Dan Ancona
Jamming the cycle of failure
One of the most imposing hurdles progressives have to overcome in making the case for their vision of the future has to do with trust in government. This problem has cropped up as a sort of rogue wave at the intersection of a number of trends in our political and cultural environment. Conservatives have driven this dynamic by openly trashing government whenever possible. But it wouldn't have happened as deeply without a whole series of boosts from a few other trends, including cynicism resulting from the rise of broadcast politics and the unchecked explosion of genuinely transfixing hypercapitalist consumer culture, on top of an increasingly regressive tax code combined with flat wages resulting in an ever tightening middle class squeeze.
The essence of the problem is this dynamic where conservative approaches to government fail, and with their well developed narrative-setting capabilities, they set these failures up as symbols of the impossibility of government. The Katrina response was the worst and most horrifying example of this yet: Bill O'Reilly wasted no time at all spinning it into an anti-government narrative. The worse and more spectacular the failure, the more haters they generate, the worse things get, and on and on.
Driving a wedge into this destructive cycle won't be easy, but Stan Greenberg and his firm have done some solid research into this area, and they have an article in this month's American Prospect. They lay out the problem starkly:
By failing so dramatically, conservatives have created a significant roadblock for Democrats: They have undermined people's faith in the very instrument that we as progressives want to use to solve problems....By 57 percent to 29 percent, Americans believe that government makes it harder for people to get ahead in life instead of helping people. Sixty-two percent in a Pew study said they believe elected officials don't care what people like them think, and the same number believe that whenever something is run by the government it is probably inefficient and wasteful.

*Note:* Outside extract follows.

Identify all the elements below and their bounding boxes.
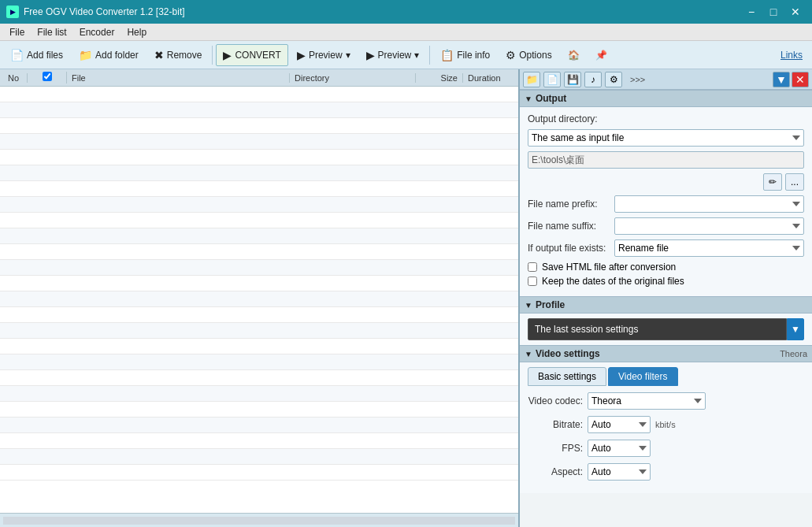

The Democracy Corps study found that an emphatic 83 percent say that if the government had more money, it would waste it rather than spend it well.
It's an entire universe of ugly data. They toss out some solutions, but they have serious issues of scope and appeal. This dog don't seem like it's going to hunt:
Resist the temptation to remain the protector and defender of the federal government. Instead, seize the mantle of change and accountability. Demand that government performs and produces results that improve people's everyday lives.

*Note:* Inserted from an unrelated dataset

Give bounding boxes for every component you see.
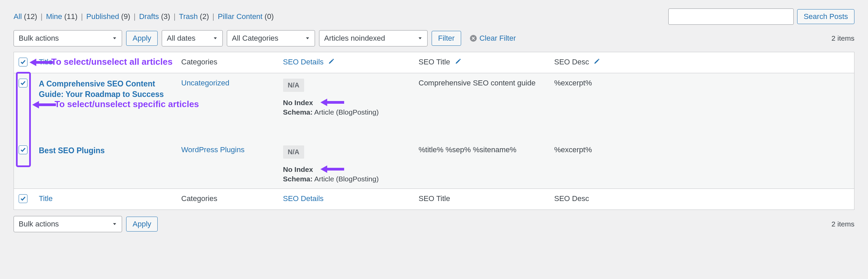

The rest of the suggestions are variations on the same theme - accountability, more accountability, ethics reform. These things are important, but it's hard to see to discern the path towards an inspiring new vision for the country. So here, respectfully, are a few countersuggestions:
Inspire people to defend government. Government is the extension of our democracy: we have to start telling stories that include in a positive role. It's fine to say the system is broken, but we always need to couple that with the possibility for a functioning government. We need to remind the country that our government is part of the story of American greatness: it's the mechanism by which we won the Civil War, enacted the New Deal, defeated the Nazis, grew a huge middle class, put a man on the moon, invested in the technologies that fed the Clinton Boom of the 90s, etc etc.
Build participatory politics. When the switch flips from "government is them" to "government is us," people's attitudes about it change a lot. We have to build a politics that is more fun than television. It's doable, but the hardest part is cutting through the initial wall of cynicism this dynamic has created. The best way to do that is good old fashioned person to person contact, whether it's over the net, sitting at a voter registration table, on the phone or neighbor to neighbor.

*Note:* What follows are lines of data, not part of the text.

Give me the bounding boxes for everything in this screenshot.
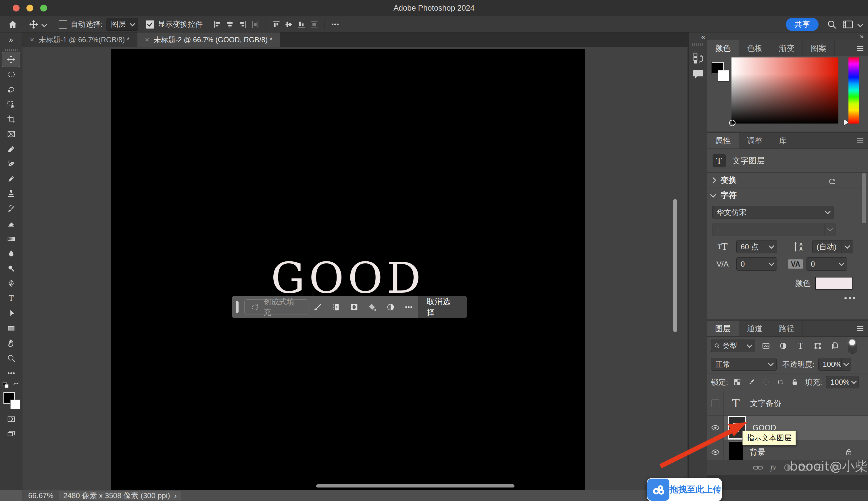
- default-colors-icon[interactable]: [2, 382, 10, 389]
- tab-libraries[interactable]: 库: [771, 133, 795, 149]
- chevron-down-icon[interactable]: [41, 22, 47, 27]
- auto-select-dropdown[interactable]: 图层: [106, 18, 138, 31]
- layer-thumbnail[interactable]: [729, 441, 743, 463]
- filter-type-layers-icon[interactable]: T: [794, 340, 807, 352]
- fill-icon[interactable]: [363, 300, 381, 315]
- canvas-area[interactable]: GOOD 创成式填充: [22, 47, 688, 490]
- distribute-vertical-icon[interactable]: [308, 18, 320, 31]
- upload-dropzone-button[interactable]: 拖拽至此上传: [647, 478, 722, 501]
- crop-tool[interactable]: [0, 112, 22, 127]
- auto-select-checkbox[interactable]: [59, 20, 67, 29]
- close-tab-icon[interactable]: ×: [145, 35, 149, 44]
- lasso-tool[interactable]: [0, 82, 22, 97]
- tab-channels[interactable]: 通道: [739, 321, 771, 337]
- align-center-horizontal-icon[interactable]: [224, 18, 236, 31]
- chevron-down-icon[interactable]: [857, 22, 863, 27]
- tab-gradients[interactable]: 渐变: [771, 40, 803, 56]
- filter-toggle[interactable]: [848, 338, 857, 354]
- more-options-icon[interactable]: [329, 18, 341, 31]
- opacity-select[interactable]: 100%: [818, 358, 851, 371]
- document-info[interactable]: 2480 像素 x 3508 像素 (300 ppi) ›: [59, 491, 181, 500]
- quick-mask-icon[interactable]: [0, 412, 22, 427]
- text-color-swatch[interactable]: [815, 277, 853, 290]
- color-field-marker[interactable]: [729, 120, 735, 126]
- eyedropper-tool[interactable]: [0, 142, 22, 157]
- tab-properties[interactable]: 属性: [707, 133, 739, 149]
- align-right-icon[interactable]: [236, 18, 249, 31]
- align-left-icon[interactable]: [211, 18, 224, 31]
- share-button[interactable]: 共享: [786, 18, 818, 31]
- filter-smart-objects-icon[interactable]: [828, 340, 841, 352]
- tab-color[interactable]: 颜色: [707, 40, 739, 56]
- expand-panels-icon[interactable]: «: [689, 32, 707, 41]
- shape-tool[interactable]: [0, 321, 22, 336]
- reset-icon[interactable]: [828, 176, 836, 185]
- tab-paths[interactable]: 路径: [771, 321, 803, 337]
- blur-tool[interactable]: [0, 246, 22, 261]
- panel-menu-icon[interactable]: [857, 325, 864, 332]
- filter-adjustment-layers-icon[interactable]: [776, 340, 790, 352]
- clone-stamp-tool[interactable]: [0, 186, 22, 201]
- saturation-brightness-field[interactable]: [731, 57, 838, 124]
- gradient-tool[interactable]: [0, 231, 22, 246]
- kerning-select[interactable]: 0: [737, 257, 777, 270]
- align-center-vertical-icon[interactable]: [283, 18, 295, 31]
- background-color-swatch[interactable]: [10, 399, 20, 409]
- document-tab-1[interactable]: × 未标题-1 @ 66.7%(RGB/8) *: [22, 32, 137, 47]
- lock-position-icon[interactable]: [761, 376, 771, 388]
- panel-scrollbar[interactable]: [862, 173, 866, 223]
- link-layers-icon[interactable]: [753, 465, 763, 471]
- visibility-toggle[interactable]: [707, 391, 724, 415]
- move-tool-icon[interactable]: [27, 18, 40, 31]
- font-style-select[interactable]: -: [712, 223, 836, 236]
- font-family-select[interactable]: 华文仿宋: [712, 206, 834, 219]
- document-tab-2[interactable]: × 未标题-2 @ 66.7% (GOOD, RGB/8) *: [137, 32, 280, 47]
- hand-tool[interactable]: [0, 336, 22, 351]
- panel-menu-icon[interactable]: [857, 137, 864, 145]
- character-section-header[interactable]: 字符: [707, 188, 868, 203]
- pen-tool[interactable]: [0, 276, 22, 291]
- tab-patterns[interactable]: 图案: [803, 40, 835, 56]
- eraser-tool[interactable]: [0, 216, 22, 231]
- object-selection-tool[interactable]: [0, 97, 22, 112]
- path-selection-tool[interactable]: [0, 306, 22, 321]
- text-layer-thumbnail[interactable]: T: [728, 397, 744, 410]
- move-tool[interactable]: [2, 52, 20, 67]
- tab-swatches[interactable]: 色板: [739, 40, 771, 56]
- distribute-horizontal-icon[interactable]: [249, 18, 262, 31]
- align-top-icon[interactable]: [270, 18, 283, 31]
- type-tool[interactable]: T: [0, 291, 22, 306]
- canvas-horizontal-scrollbar[interactable]: [316, 484, 515, 488]
- screen-mode-icon[interactable]: [0, 427, 22, 441]
- history-brush-tool[interactable]: [0, 201, 22, 216]
- transform-section-header[interactable]: 变换: [707, 173, 868, 188]
- taskbar-drag-handle[interactable]: [236, 301, 239, 313]
- align-bottom-icon[interactable]: [295, 18, 308, 31]
- adjustment-icon[interactable]: [381, 300, 400, 315]
- background-color-swatch[interactable]: [718, 70, 729, 82]
- hue-marker[interactable]: [844, 119, 848, 126]
- close-tab-icon[interactable]: ×: [30, 35, 34, 44]
- frame-tool[interactable]: [0, 127, 22, 142]
- dock-drag-handle[interactable]: [692, 43, 704, 46]
- swap-colors-icon[interactable]: [13, 381, 20, 389]
- dodge-tool[interactable]: [0, 261, 22, 276]
- more-tools-icon[interactable]: [0, 366, 22, 381]
- panel-menu-icon[interactable]: [857, 45, 864, 52]
- document-canvas[interactable]: GOOD: [111, 49, 585, 490]
- workspace-icon[interactable]: [841, 18, 854, 31]
- marquee-tool[interactable]: [0, 67, 22, 82]
- tracking-select[interactable]: 0: [806, 257, 847, 270]
- show-transform-checkbox[interactable]: [146, 20, 154, 29]
- healing-brush-tool[interactable]: [0, 157, 22, 171]
- visibility-toggle[interactable]: [707, 416, 724, 440]
- lock-artboard-icon[interactable]: [775, 376, 785, 388]
- filter-pixel-layers-icon[interactable]: [759, 340, 773, 352]
- zoom-tool[interactable]: [0, 351, 22, 366]
- font-size-select[interactable]: 60 点: [737, 240, 777, 253]
- toolbar-collapse-icon[interactable]: »: [0, 32, 22, 47]
- layer-effects-icon[interactable]: fx: [770, 463, 776, 472]
- brush-icon[interactable]: [308, 300, 327, 315]
- filter-type-select[interactable]: 类型: [711, 340, 755, 352]
- version-history-icon[interactable]: [689, 50, 707, 66]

Do something about the middle class squeeze. This is a long term solution, but we have to get started. As long as wages remain flat and we're looking at a gilded age economy for the top 0.01%, investment in society is going to remain a tough sell even if people do regain some measure of trust in ourselves.
Dust off Galbraith's countervailing powers. Part of our story has to include balance between government, large corporations, labor and independent political movements. We've gotten this balance right before, and we can do it again.
The key is reigniting people's hope for the future. We have to run straight at Reagan's formulation of government being the problem that continues to bounce around the country's psyche so much today. Government can be a solution. We have a long process of rebuilding people's faith in democracy in government and in themselves in front of us. But government is the physical representation of democracy, and you can't be against one without being against both.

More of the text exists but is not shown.